Wednesday, 24 February 2016

London beer week is go!

The 2016 London Beer Week is well underway now. It's hubbed at the Old Truman Brewery on Brick Lane, where Craft Beer Rising also takes place on Friday and Saturday. I'll be over there this afternoon to see what's happening - apparently there's various pop-up bars, including one from headline sponsor Sharp's and another for Guinness's crafty The Brewers Project micro-brand.

There's a whole bunch of other LBW16 activity taking place around the city too. Some of this needs a £10 wristband which you can buy at the OTB hub and elsewhere. To quote the organisers, it gets you access to the "self-guided Beer Tours", that’s £3 speciality beers and £5 boilermakers (AKA a beer and a shot) in more than 100 of the best beer bars and breweries in London. 

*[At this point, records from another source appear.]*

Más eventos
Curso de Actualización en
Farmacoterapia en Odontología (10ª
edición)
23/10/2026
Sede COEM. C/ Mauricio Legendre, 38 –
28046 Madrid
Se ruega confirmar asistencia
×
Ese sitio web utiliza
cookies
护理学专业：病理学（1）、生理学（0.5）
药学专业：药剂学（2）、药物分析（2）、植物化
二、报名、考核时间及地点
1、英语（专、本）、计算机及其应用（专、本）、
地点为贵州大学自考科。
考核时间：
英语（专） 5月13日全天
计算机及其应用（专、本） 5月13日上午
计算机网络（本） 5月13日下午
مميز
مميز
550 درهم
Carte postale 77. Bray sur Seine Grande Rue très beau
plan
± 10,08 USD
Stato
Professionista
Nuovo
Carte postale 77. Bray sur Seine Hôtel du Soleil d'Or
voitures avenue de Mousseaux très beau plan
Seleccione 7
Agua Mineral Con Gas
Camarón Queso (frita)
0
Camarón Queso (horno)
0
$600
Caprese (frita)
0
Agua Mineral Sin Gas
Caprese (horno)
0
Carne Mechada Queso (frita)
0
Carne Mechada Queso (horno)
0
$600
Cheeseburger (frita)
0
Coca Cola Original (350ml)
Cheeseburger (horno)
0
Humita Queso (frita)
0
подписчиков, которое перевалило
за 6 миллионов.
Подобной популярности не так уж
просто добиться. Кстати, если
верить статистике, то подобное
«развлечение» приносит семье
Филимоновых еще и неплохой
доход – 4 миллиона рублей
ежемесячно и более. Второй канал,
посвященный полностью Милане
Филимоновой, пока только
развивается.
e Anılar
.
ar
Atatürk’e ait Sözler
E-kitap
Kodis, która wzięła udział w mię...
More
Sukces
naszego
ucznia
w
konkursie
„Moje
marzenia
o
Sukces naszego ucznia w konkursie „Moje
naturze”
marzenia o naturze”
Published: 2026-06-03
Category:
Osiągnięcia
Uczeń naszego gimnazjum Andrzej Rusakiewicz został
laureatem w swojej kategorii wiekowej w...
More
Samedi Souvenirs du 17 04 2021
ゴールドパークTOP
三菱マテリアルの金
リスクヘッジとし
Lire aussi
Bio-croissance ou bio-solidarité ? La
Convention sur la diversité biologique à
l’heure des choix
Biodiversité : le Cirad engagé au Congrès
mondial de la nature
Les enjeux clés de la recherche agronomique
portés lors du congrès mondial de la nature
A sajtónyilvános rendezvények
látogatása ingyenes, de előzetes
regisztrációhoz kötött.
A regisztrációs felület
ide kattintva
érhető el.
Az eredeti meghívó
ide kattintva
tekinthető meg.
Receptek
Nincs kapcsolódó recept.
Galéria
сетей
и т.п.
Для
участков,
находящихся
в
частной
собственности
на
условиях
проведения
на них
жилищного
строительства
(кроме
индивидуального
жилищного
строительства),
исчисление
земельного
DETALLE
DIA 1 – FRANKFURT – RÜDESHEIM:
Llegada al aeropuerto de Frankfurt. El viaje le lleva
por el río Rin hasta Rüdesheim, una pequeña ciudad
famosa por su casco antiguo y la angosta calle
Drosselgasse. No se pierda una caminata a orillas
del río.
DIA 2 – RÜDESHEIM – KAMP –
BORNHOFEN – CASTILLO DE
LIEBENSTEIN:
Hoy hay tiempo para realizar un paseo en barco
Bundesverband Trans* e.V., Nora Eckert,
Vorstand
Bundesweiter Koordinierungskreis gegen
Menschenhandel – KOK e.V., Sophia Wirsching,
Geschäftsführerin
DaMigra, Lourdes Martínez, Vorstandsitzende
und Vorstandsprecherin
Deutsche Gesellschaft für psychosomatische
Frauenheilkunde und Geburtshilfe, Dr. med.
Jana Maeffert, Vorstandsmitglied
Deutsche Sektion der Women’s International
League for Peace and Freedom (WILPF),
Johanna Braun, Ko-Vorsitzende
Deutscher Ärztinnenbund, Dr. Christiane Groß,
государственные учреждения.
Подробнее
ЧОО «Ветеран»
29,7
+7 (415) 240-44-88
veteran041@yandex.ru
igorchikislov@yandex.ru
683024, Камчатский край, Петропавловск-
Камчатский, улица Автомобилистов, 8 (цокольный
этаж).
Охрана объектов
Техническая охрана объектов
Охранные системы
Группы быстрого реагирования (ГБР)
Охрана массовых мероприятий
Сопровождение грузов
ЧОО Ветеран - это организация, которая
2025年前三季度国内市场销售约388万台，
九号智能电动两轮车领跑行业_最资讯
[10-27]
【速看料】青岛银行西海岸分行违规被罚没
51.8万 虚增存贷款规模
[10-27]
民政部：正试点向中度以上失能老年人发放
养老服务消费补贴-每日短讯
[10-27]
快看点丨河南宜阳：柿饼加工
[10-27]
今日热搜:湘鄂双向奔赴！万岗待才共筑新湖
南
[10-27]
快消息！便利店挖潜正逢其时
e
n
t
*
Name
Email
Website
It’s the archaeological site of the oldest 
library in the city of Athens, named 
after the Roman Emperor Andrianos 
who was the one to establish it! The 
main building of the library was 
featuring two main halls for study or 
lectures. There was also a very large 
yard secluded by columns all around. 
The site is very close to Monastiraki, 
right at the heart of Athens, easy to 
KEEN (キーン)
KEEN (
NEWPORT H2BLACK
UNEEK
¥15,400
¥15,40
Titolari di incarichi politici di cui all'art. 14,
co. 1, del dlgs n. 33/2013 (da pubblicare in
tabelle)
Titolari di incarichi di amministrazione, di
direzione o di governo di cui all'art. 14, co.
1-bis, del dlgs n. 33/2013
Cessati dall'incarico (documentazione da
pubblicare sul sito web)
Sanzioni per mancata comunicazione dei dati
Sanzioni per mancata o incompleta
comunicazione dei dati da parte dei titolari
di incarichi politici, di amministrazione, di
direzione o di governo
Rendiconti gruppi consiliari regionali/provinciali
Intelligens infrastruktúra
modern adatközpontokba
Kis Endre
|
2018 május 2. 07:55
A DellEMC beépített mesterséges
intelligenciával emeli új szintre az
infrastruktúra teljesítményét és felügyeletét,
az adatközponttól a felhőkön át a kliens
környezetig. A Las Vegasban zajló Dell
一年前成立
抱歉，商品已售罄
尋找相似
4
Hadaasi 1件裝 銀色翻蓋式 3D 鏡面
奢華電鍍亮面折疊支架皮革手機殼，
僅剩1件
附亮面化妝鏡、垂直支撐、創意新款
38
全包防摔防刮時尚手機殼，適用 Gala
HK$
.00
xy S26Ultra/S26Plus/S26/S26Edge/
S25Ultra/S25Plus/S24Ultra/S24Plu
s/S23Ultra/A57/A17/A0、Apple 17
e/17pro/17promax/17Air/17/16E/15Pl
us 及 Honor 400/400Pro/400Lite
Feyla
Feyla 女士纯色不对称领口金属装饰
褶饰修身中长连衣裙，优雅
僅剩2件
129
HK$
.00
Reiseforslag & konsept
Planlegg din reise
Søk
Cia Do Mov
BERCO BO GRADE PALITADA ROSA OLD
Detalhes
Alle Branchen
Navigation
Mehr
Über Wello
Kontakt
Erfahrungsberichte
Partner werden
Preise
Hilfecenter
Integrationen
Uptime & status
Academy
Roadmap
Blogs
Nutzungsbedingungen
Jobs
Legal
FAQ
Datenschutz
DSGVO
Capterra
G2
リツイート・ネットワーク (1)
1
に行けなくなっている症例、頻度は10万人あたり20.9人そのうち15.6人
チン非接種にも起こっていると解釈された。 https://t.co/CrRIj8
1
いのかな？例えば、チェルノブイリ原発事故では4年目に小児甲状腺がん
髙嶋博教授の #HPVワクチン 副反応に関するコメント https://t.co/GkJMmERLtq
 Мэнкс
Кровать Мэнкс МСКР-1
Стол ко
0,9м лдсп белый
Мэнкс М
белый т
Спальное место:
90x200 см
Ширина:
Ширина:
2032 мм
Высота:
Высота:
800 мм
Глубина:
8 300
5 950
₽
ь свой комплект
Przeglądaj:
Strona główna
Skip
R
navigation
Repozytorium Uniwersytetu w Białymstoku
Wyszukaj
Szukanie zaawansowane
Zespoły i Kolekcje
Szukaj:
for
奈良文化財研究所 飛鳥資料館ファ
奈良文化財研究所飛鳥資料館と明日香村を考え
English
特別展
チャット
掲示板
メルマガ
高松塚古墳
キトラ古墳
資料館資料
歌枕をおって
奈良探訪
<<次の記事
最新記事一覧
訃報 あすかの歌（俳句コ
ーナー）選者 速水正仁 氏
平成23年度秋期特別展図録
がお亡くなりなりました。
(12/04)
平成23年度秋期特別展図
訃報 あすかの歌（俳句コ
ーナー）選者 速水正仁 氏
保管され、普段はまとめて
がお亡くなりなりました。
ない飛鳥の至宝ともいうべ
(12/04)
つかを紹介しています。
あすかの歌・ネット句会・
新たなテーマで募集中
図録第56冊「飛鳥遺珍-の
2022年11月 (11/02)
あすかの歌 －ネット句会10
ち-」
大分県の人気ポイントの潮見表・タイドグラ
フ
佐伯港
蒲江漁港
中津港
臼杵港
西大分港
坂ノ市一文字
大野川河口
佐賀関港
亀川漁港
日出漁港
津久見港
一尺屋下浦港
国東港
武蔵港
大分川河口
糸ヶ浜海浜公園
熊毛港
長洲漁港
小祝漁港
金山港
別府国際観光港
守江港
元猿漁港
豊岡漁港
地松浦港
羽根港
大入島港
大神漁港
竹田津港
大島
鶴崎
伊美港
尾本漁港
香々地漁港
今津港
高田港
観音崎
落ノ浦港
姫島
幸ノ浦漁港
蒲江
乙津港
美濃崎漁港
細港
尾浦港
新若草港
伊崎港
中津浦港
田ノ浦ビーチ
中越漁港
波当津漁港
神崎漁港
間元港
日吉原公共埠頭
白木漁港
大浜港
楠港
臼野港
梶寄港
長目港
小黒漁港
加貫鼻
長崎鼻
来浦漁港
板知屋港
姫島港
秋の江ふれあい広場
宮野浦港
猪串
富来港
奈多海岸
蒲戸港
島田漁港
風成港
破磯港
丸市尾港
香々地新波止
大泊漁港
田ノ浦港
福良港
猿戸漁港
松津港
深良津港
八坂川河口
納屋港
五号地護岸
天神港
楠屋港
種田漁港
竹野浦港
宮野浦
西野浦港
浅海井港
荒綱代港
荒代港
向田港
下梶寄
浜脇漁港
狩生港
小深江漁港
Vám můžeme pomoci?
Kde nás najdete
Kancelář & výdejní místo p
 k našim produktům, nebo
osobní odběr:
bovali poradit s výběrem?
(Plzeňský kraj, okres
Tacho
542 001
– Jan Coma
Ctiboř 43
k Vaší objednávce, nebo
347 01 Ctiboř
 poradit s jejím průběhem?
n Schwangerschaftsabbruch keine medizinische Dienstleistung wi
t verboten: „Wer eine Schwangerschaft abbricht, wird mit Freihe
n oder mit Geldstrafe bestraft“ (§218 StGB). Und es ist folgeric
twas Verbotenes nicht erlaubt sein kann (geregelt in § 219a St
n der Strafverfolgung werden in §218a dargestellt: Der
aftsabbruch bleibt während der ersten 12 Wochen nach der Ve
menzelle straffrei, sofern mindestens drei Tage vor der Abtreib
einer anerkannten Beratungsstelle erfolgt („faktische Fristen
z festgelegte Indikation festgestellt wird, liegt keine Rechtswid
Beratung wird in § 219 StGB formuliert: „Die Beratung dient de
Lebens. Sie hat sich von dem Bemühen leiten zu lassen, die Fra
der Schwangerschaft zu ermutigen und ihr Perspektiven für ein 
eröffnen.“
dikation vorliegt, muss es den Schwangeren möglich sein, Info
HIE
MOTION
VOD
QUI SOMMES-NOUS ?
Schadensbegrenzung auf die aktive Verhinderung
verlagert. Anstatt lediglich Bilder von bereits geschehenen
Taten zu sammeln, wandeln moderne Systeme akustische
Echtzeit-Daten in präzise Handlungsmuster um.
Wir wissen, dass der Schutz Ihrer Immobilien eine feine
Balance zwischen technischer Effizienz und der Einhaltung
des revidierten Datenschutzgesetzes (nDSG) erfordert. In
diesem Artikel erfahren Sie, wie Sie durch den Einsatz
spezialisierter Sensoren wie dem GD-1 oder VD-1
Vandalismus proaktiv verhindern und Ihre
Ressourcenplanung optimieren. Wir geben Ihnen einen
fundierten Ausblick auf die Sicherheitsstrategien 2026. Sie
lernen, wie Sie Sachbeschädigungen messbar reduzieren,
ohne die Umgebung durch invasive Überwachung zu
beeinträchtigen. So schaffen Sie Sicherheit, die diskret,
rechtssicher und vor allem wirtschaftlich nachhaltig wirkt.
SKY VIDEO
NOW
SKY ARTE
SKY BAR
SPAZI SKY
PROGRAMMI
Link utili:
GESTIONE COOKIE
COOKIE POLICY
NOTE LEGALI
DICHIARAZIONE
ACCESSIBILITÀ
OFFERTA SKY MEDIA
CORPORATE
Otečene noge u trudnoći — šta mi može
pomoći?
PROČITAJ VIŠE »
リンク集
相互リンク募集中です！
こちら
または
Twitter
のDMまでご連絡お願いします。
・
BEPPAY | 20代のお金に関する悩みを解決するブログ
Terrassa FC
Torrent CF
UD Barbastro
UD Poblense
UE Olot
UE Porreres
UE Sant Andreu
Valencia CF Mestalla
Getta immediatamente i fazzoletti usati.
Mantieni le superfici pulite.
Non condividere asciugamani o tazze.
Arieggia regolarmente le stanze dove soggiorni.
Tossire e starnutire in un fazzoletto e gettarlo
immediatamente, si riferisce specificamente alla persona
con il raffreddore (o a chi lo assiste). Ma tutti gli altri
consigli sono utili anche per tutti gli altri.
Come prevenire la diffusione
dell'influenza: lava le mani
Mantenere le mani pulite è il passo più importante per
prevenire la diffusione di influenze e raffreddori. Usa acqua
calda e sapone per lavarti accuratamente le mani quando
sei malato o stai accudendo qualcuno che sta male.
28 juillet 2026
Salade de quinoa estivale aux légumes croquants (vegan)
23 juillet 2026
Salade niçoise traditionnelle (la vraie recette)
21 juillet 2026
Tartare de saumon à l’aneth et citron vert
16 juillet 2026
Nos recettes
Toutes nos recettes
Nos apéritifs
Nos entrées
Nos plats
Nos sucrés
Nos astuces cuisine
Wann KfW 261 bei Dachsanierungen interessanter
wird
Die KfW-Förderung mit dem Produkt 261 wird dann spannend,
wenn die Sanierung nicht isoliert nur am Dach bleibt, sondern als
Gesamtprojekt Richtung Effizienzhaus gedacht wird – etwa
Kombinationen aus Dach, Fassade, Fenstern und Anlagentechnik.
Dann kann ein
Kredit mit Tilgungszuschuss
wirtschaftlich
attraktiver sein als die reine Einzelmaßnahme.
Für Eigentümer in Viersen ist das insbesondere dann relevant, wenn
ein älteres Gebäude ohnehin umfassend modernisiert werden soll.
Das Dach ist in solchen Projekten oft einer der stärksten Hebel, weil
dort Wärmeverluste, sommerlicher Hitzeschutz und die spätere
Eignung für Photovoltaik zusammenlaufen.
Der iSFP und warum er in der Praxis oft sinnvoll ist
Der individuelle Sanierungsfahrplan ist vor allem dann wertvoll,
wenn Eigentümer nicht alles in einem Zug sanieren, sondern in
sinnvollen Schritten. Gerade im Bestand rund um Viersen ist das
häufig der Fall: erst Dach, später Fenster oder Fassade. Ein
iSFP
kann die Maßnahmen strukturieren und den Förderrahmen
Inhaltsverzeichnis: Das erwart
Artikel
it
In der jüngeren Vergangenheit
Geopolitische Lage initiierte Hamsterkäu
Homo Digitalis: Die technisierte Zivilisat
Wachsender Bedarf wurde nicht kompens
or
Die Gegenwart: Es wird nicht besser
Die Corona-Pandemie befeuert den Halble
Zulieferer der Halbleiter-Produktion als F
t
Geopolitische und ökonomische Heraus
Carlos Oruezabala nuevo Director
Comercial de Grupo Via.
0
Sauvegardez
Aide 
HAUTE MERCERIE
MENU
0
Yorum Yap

They go on to list several of the beers created especially for LBW16:

Oatmeal Cookie Stout: A rich, chocolatey brew with roasted nuts and caramel created by Brew by Numbers. Available at Hawksmoor Spitalfields Bar – 157b Commercial Street, EC1 6BJ

Chilli Oyster Stout: A tasty collaboration between Well & Bucket pub and brewers Anspach & Hobday. Available at the Well & Bucket – 143 Bethnal Green Road, E2 7DG

DrinkUp.London Session IPA: Tropical fruited scents, with a hint of brown sugar and a dry fresh finish. Created by Melissa Cole and 40ft at Cotswold Brewing Co. Available at The DrinkUp.London Boilermaker Bar, The Old Truman Brewery, E1 6QL

LBW Tropical Hopjuice: Rich exotic tropical flavours to taste, an incredibly light and refreshing brew. Created by Durham Atkinson of Hops and Glory, and available at The DrinkUp.London Boilermaker Bar (Saturday only), The Old Truman Brewery, E1 6QL

Mizzen Stout: A dark, strong stout with hints of chocolate, coffee and malt sweetness. Brewed by Sharp’s Brewery’s 2015 Brewing Adventure Winner, Dylan Jones. Available at the Sharp’s Brewery London Beer Week Hub, Ely’s Yard, The Old Truman Brewery, E1 6QL

They are also promoting “hoptails” or beer cocktails, at £5 for wristband wearers, for example:

Kernow Gigglemug: Sharp’s Chalky’s Bite, gin, roasted fennel seed syrup, citrus and caramelized kosovar juniper foam. Complex and fresh. Available at Worship Street Whistling Shop – 63 Worship Street, EC2A 2DU

M-ale Tai: A traditional Tiki rework made using Brewdog Punk IPA and Scotch. Punchy and reviving. Available at Craft Cocktail Company – Arch 253, Paradise Row, E2 9LE

Peroni Sour: Peroni Nastro Azzurro, Calvados, lemon juice and bergamot reduction. Autumnal, elegant flavours. Available at Union Street Cafe – 47-51 Great Suffolk St, SE1 0BS

The Tank Old Fashioned: Pilsner Tank Beer, Woodford Reserve Bourbon, beer sugar and orange bitters. Rich and aromatic. Available at The Duck and Rice – 90 Berwick St, W1F 0QB

Apri-Hop Sour: Bulleit bourbon, lemon juice, apricot liqueur, Hop House 13 Lager.  Smooth and warming. Available at Hop House 13 LDN (LBW pop-up) – 7 Dray Walk, Old Truman Brewery, E1 6QL

Huggalicious: A specially created hoptail made using Big Hug ale, tequila, lime juice and agave syrup. Available at all London Cocktail Club venues.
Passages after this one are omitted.